When he was fifteen his first published work appeared. During the year 1840 he kept a charmingly illustrated manuscript Journal, not published until 1885. By the age of nineteen he was contributing regularly to Punch and in 1849 he designed their famous magazine cover that was to be used for the next hundred years. However in 1850, Doyle, a devout Roman Catholic, resigned from Punch over its bitter attack on the papacy. He turned to book illustration and watercolour painting. Exhibitions of his work were shown at the Royal Academy in 1868 and 1871.
Richard Doyle’s ability was keenly admired during his lifetime and he was a frequent and welcome guest in fashionable society whose moods and mannerisms he so eloquently mirrored. He collaborated with some of the most noted writers of the day, contributing ten sketches to Charles Dickens’s series of Christmas books. He illustrated W.M. Thackeray’s Rebecca and Rowena (1850), John Ruskin’s The King of the Golden River (1851) and Thomas Hughes’s The Scouring of the White Horse (1859).
In 1849 Doyle provided pictures for The Enchanted Doll by his Punch colleague, Mark Lemon. The same year he did thirty wood-engravings for a collection of international folk tales, published posthumously as The Doyle Fairy Book (1890).
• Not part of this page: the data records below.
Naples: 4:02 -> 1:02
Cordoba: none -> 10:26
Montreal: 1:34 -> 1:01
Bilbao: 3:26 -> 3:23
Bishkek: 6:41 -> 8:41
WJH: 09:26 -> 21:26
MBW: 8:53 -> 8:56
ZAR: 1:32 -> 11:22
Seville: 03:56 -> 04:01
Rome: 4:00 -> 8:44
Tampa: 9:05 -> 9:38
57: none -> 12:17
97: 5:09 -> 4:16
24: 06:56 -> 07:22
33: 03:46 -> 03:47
Doyle’s ‘Fairyland Pictures from the Elf World’ were already finished when the publishers, Longmans, Green, Reader, & Dyer, commissioned William Allingham (1824-1889) to write the accompanying verse. Together they appeared in the deluxe folio album In Fairy Land (1870). Allingham was an Irish poet, associated with the Pre-Raphaelite Brotherhood.
Although extremely expensive, In Fairy Land went into a second edition in 1875. The sixteen plates — undoubtedly Doyle’s best work — were printed in eight to twelve colours as the largest, most ambitious wood-engravings undertaken by Edmund Evans. Doyle also did the gilt cover and spine design on the green cloth binding as well as the title-page lettering. His fairies, gnomes and elves, with their luminous eyes and distinctive faces, are highly sentimentalized. These amusing, lively, fanciful illustrations later inspired a second text.
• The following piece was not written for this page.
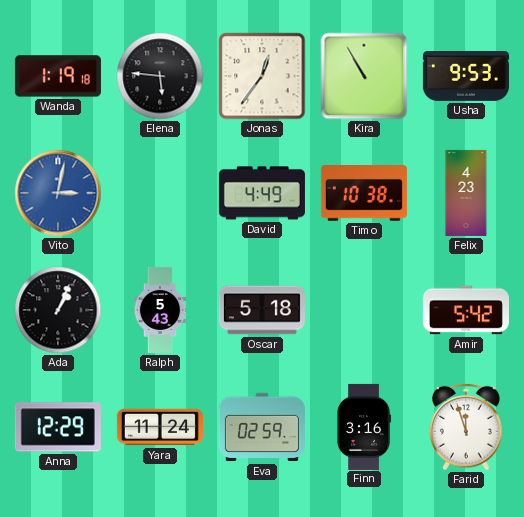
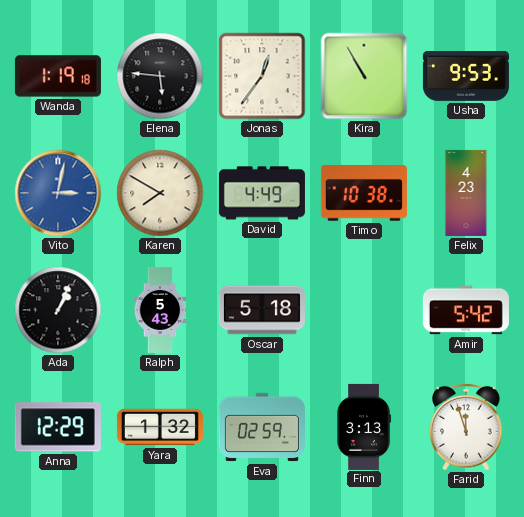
Karen: none -> 7:50
Yara: 11:24 -> 1:32
Finn: 3:16 -> 3:13
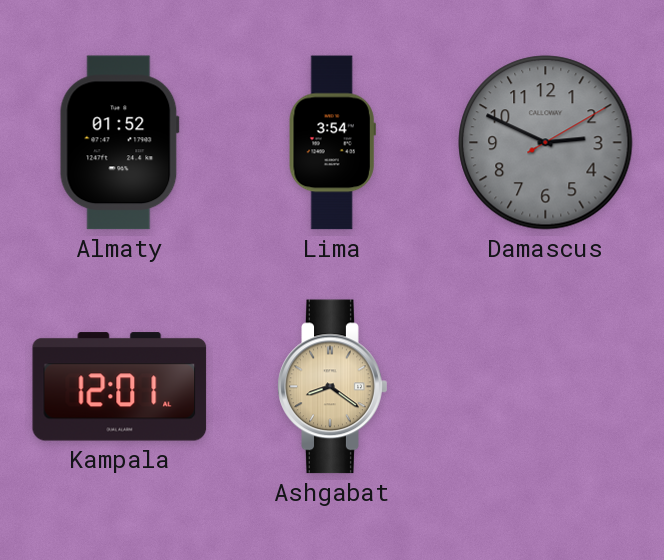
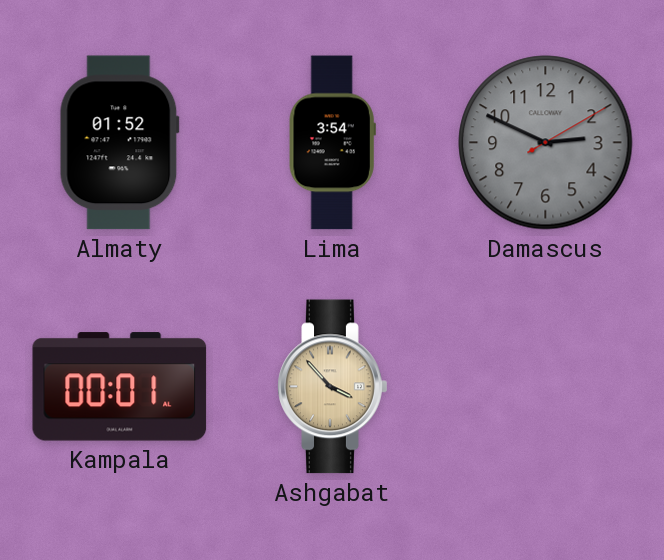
Kampala: 12:01 -> 00:01
Ashgabat: 8:21 -> 3:53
At the suggestion of his friend and publisher, Charles Longman, the folklorist Andrew Lang (1844-1912), confident that he could exceed Allingham, invented a story to complement them. The Princess Nobody (1884), with a selection of Doyle’s drawings, rearranged and reduced in size and content, was published under the imprint of Longmans, Green and Co. Lang merely succeeded in diminishing the impact of Doyle’s superb artistry which ultimately overwhelmed both writers.
As a graceful and sympathetic artist of ‘most excellent fancy’, Richard Doyle proved a worthy Master Painter to the Court of Fairyland.